__What to work on__. Below, find each line holding "vault" and state how many there are, using the number alone.

[Document layout detection data]

*** Block opens ***

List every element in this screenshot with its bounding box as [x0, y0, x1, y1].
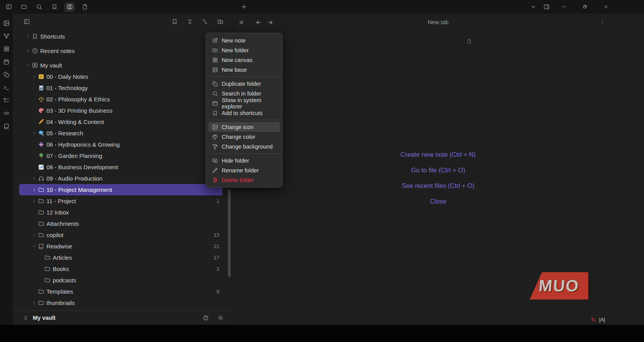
stacked-panels-button[interactable] — [64, 2, 75, 12]
chevron-right-icon[interactable] — [25, 34, 32, 40]
panel-right-button[interactable] — [541, 2, 551, 12]
search-button[interactable] — [34, 2, 44, 12]
tree-item-readwise[interactable]: Readwise21 — [19, 241, 222, 252]
tree-item-05-research[interactable]: 05 - Research — [19, 128, 222, 139]
tree-item-09-audio-production[interactable]: 09 - Audio Production — [19, 173, 222, 184]
tree-item-04-writing-content[interactable]: 04 - Writing & Content — [19, 116, 222, 128]
chevron-right-icon[interactable] — [32, 74, 38, 80]
chevron-right-icon[interactable] — [32, 187, 38, 193]
tree-item-shortcuts[interactable]: Shortcuts — [19, 31, 222, 42]
tree-item-books[interactable]: Books3 — [19, 263, 222, 275]
restore-button[interactable] — [576, 0, 594, 14]
tree-item-attachments[interactable]: Attachments — [19, 218, 222, 229]
tree-item-12-inbox[interactable]: 12 Inbox — [19, 207, 222, 218]
tree-item-11-project[interactable]: 11 - Project1 — [19, 195, 222, 207]
back-button[interactable] — [253, 18, 263, 27]
tree-item-copilot[interactable]: copilot13 — [19, 229, 222, 241]
tree-item-03-3d-printing-business[interactable]: 03 - 3D Printing Business — [19, 105, 222, 116]
menu-item-change-icon[interactable]: Change icon — [208, 122, 280, 132]
chevron-down-icon[interactable] — [32, 243, 38, 250]
bookmark-button[interactable] — [169, 17, 180, 26]
menu-separator — [206, 153, 282, 154]
chevron-right-icon[interactable] — [32, 175, 38, 182]
more-options-button[interactable] — [597, 17, 607, 27]
menu-item-rename-folder[interactable]: Rename folder — [208, 165, 280, 175]
menu-item-new-base[interactable]: New base — [208, 65, 280, 74]
menu-item-change-background[interactable]: Change background — [208, 142, 280, 151]
sync-off-icon[interactable] — [591, 317, 596, 323]
image-icon — [212, 124, 218, 130]
tree-item-label: 09 - Audio Production — [46, 175, 222, 182]
tree-item-label: Templates — [46, 288, 213, 295]
menu-item-new-folder[interactable]: New folder — [208, 45, 280, 55]
ribbon-terminal-button[interactable] — [2, 83, 11, 92]
tree-item-thumbnails[interactable]: thumbnails — [19, 297, 222, 308]
tree-item-articles[interactable]: Articles17 — [19, 252, 222, 263]
chevron-down-button[interactable] — [528, 2, 538, 12]
tree-item-10-project-management[interactable]: 10 - Project Management — [19, 184, 222, 195]
tree-item-my-vault[interactable]: My vault — [19, 60, 222, 71]
toggle-sidebar-button[interactable] — [21, 17, 32, 26]
tree-item-01-technology[interactable]: 01 - Technology — [19, 82, 222, 94]
collapse-all-button[interactable] — [185, 17, 195, 26]
chevron-down-icon[interactable] — [25, 62, 32, 69]
chevron-right-icon[interactable] — [32, 198, 38, 204]
help-button[interactable] — [201, 313, 211, 323]
tree-item-07-garden-planning[interactable]: 07 - Garden Planning — [19, 150, 222, 161]
ribbon-copy-button[interactable] — [2, 70, 11, 79]
menu-item-duplicate-folder[interactable]: Duplicate folder — [208, 79, 280, 89]
item-count: 3 — [217, 266, 222, 272]
list-tree-button[interactable] — [200, 17, 210, 26]
tree-item-templates[interactable]: Templates8 — [19, 286, 222, 297]
minimize-button[interactable] — [555, 0, 573, 14]
empty-state-link-go-to-file-ctrl-o[interactable]: Go to file (Ctrl + O) — [411, 167, 465, 174]
empty-state-link-create-new-note-ctrl-n[interactable]: Create new note (Ctrl + N) — [400, 151, 476, 158]
file-button[interactable] — [80, 2, 90, 12]
tree-item-icon — [38, 164, 46, 170]
tree-item-08-business-development[interactable]: 08 - Business Development — [19, 161, 222, 173]
tree-item-icon — [38, 141, 46, 148]
ribbon-list-todo-button[interactable] — [2, 96, 11, 105]
empty-state-link-see-recent-files-ctrl-o[interactable]: See recent files (Ctrl + O) — [402, 182, 475, 190]
close-tab-button[interactable] — [236, 18, 246, 27]
tree-item-02-philosophy-ethics[interactable]: 02 - Philosophy & Ethics — [19, 94, 222, 105]
tree-item-recent-notes[interactable]: Recent notes — [19, 45, 222, 57]
menu-item-add-to-shortcuts[interactable]: Add to shortcuts — [208, 108, 280, 118]
forward-button[interactable] — [265, 18, 275, 27]
chevron-right-icon[interactable] — [25, 48, 32, 54]
ribbon-git-graph-button[interactable] — [2, 32, 11, 41]
empty-state-link-close[interactable]: Close — [430, 198, 446, 205]
chevron-right-icon[interactable] — [32, 300, 38, 306]
square-pen-icon — [212, 37, 218, 44]
menu-item-delete-folder[interactable]: Delete folder — [208, 175, 280, 185]
ribbon-image-button[interactable] — [2, 19, 11, 28]
menu-item-label: New canvas — [222, 57, 253, 63]
close-button[interactable] — [597, 0, 615, 14]
sidebar-scrollbar[interactable] — [228, 189, 231, 277]
ribbon-book-button[interactable] — [2, 122, 11, 131]
tree-item-label: Books — [53, 266, 213, 272]
chevron-down-icon — [32, 244, 37, 249]
bookmark-button[interactable] — [49, 2, 59, 12]
tree-item-podcasts[interactable]: podcasts — [19, 275, 222, 286]
menu-item-new-note[interactable]: New note — [208, 35, 280, 45]
panel-left-button[interactable] — [4, 2, 14, 12]
new-tab-button[interactable] — [239, 2, 249, 11]
folder-plus-button[interactable] — [215, 17, 225, 26]
ribbon-layout-grid-button[interactable] — [2, 44, 11, 53]
settings-button[interactable] — [215, 313, 226, 323]
menu-item-hide-folder[interactable]: Hide folder — [208, 156, 280, 165]
menu-item-change-color[interactable]: Change color — [208, 132, 280, 142]
tree-item-00-daily-notes[interactable]: 00 - Daily Notes — [19, 71, 222, 82]
vault-switcher[interactable]: My vault — [13, 310, 232, 325]
menu-item-show-in-system-explorer[interactable]: Show in system explorer — [208, 98, 280, 108]
chevron-right-icon[interactable] — [32, 232, 38, 238]
ribbon-calendar-button[interactable] — [2, 57, 11, 66]
tree-item-06-hydroponics-growing[interactable]: 06 - Hydroponics & Growing — [19, 139, 222, 150]
menu-item-new-canvas[interactable]: New canvas — [208, 55, 280, 65]
chevron-right-icon[interactable] — [32, 130, 38, 136]
chevron-spacer — [32, 153, 38, 159]
chevron-spacer — [38, 266, 44, 272]
ribbon-code-chevrons-button[interactable] — [2, 109, 11, 118]
folder-button[interactable] — [19, 2, 29, 12]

*** Block closes ***

__Answer__. 2